Exercise directions | Once the line with "Folgende Linien verkehren" is found in the entries below, repeat it and each following line exactly, up to and including the line with "Hagen und Bestwig". Add no other lines.

Data to examine |
+++
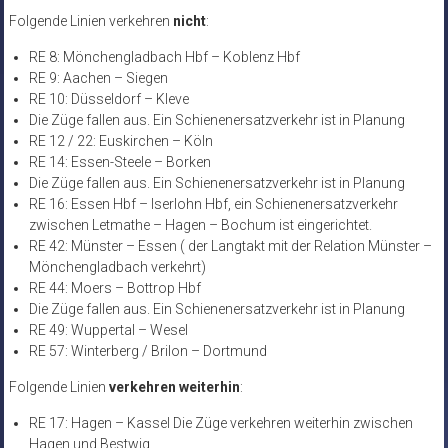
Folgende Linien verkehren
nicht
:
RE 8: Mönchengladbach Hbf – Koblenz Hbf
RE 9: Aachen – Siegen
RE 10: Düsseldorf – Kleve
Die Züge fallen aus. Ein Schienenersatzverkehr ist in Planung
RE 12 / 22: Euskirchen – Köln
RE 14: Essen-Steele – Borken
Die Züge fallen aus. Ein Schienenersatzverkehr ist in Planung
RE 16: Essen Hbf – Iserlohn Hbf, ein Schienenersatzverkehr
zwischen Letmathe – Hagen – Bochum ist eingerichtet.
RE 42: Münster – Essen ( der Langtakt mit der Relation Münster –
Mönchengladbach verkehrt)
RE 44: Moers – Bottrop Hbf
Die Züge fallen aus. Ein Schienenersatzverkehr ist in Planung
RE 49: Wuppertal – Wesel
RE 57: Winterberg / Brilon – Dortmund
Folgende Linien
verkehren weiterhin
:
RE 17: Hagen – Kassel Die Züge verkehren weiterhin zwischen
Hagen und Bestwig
+++
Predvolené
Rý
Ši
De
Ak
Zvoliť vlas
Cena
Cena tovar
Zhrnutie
+++
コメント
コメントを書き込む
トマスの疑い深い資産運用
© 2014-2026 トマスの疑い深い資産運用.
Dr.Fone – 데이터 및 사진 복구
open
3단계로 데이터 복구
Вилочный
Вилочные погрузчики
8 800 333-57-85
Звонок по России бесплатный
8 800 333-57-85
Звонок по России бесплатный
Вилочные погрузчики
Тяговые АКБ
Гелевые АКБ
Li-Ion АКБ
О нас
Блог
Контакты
+++
Written answer |
Folgende Linien verkehren
nicht
:
RE 8: Mönchengladbach Hbf – Koblenz Hbf
RE 9: Aachen – Siegen
RE 10: Düsseldorf – Kleve
Die Züge fallen aus. Ein Schienenersatzverkehr ist in Planung
RE 12 / 22: Euskirchen – Köln
RE 14: Essen-Steele – Borken
Die Züge fallen aus. Ein Schienenersatzverkehr ist in Planung
RE 16: Essen Hbf – Iserlohn Hbf, ein Schienenersatzverkehr
zwischen Letmathe – Hagen – Bochum ist eingerichtet.
RE 42: Münster – Essen ( der Langtakt mit der Relation Münster –
Mönchengladbach verkehrt)
RE 44: Moers – Bottrop Hbf
Die Züge fallen aus. Ein Schienenersatzverkehr ist in Planung
RE 49: Wuppertal – Wesel
RE 57: Winterberg / Brilon – Dortmund
Folgende Linien
verkehren weiterhin
:
RE 17: Hagen – Kassel Die Züge verkehren weiterhin zwischen
Hagen und Bestwig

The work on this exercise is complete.